▶ AIM OF THE TASK
From the data, return each line holding the word "גופים".

▶ DATA RECORDS
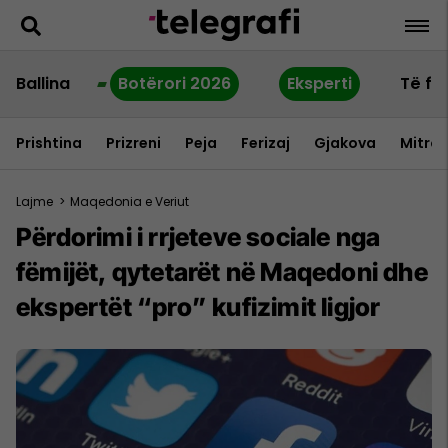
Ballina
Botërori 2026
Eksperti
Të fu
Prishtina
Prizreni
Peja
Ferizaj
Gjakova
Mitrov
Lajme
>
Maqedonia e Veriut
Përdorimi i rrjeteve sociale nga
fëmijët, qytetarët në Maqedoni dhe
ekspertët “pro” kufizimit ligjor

==

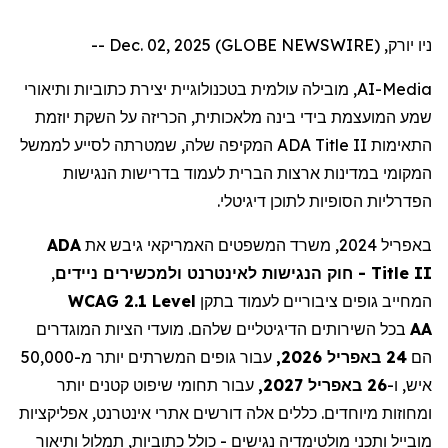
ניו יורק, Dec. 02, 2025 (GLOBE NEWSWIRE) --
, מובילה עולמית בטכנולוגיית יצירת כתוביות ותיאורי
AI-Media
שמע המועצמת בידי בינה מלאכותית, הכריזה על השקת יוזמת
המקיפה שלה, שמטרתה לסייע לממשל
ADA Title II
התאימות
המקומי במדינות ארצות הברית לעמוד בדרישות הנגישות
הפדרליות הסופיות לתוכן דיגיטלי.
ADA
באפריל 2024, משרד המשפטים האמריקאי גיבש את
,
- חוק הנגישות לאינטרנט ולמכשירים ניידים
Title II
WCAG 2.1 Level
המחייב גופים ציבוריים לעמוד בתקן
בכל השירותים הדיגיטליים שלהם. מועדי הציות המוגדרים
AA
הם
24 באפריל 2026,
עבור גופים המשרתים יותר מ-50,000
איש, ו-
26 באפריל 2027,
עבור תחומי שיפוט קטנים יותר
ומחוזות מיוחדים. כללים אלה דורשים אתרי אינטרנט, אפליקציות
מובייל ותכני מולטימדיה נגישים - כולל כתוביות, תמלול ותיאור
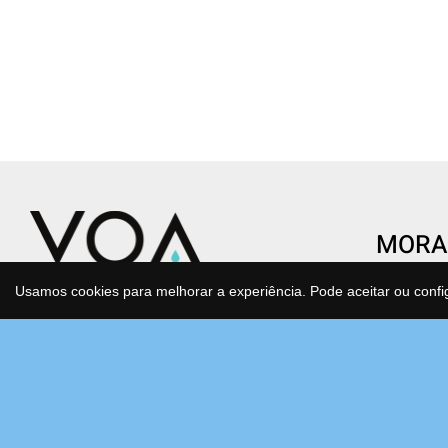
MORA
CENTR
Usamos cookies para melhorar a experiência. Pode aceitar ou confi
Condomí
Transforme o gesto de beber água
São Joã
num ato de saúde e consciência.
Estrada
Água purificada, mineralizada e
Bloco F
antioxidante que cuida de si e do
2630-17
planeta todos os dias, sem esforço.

▶ OUTPUT FOR THIS EXERCISE
המחייב גופים ציבוריים לעמוד בתקן
עבור גופים המשרתים יותר מ-50,000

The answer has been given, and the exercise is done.